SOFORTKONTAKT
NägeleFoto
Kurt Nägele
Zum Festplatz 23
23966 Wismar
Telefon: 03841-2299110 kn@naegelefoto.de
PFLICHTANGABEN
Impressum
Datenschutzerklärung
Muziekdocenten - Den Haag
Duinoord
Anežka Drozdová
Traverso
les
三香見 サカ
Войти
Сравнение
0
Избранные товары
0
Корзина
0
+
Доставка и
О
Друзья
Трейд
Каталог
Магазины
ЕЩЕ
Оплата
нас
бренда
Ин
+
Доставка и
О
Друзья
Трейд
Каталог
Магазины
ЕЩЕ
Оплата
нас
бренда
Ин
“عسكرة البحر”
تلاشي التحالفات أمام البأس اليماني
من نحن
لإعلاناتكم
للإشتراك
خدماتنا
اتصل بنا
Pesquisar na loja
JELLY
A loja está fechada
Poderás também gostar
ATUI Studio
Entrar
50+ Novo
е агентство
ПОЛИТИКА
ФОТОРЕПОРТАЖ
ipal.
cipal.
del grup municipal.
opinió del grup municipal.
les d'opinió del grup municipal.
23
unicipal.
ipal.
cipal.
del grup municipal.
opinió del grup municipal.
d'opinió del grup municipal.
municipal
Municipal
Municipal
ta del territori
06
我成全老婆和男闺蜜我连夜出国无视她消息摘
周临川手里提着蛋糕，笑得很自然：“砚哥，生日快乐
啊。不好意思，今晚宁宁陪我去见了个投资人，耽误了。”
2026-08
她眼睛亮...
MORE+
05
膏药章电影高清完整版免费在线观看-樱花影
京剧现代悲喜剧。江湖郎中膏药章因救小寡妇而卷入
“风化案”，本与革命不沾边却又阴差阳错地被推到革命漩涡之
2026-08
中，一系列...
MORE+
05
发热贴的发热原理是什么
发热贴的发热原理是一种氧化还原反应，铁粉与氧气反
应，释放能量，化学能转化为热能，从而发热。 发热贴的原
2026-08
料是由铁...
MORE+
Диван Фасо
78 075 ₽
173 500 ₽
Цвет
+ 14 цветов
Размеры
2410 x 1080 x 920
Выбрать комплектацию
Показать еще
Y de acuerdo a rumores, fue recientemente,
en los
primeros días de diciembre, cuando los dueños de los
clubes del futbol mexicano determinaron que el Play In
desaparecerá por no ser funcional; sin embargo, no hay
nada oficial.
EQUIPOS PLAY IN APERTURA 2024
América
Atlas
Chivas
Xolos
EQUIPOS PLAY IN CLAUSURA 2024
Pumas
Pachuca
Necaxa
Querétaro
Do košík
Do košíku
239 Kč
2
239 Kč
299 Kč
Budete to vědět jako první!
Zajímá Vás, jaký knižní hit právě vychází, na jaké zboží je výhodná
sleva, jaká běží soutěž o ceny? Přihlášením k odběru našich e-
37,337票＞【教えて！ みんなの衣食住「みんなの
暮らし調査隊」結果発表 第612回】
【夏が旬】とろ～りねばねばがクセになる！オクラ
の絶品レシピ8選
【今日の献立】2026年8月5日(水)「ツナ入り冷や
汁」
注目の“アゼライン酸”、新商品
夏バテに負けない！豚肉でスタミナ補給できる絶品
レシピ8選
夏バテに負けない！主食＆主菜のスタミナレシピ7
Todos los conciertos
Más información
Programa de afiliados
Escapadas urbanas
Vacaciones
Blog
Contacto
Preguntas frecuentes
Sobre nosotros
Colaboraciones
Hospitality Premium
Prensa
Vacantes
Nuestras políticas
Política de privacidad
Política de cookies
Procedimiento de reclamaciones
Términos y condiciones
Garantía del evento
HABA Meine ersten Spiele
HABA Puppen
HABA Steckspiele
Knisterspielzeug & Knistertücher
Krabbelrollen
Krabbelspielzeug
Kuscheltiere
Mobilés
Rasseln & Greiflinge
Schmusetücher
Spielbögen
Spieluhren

[Exercise requirements]
For each line above that contains the word "夏バテに負けない", give the line as it is written.

[Task output]
夏バテに負けない！豚肉でスタミナ補給できる絶品
夏バテに負けない！主食＆主菜のスタミナレシピ7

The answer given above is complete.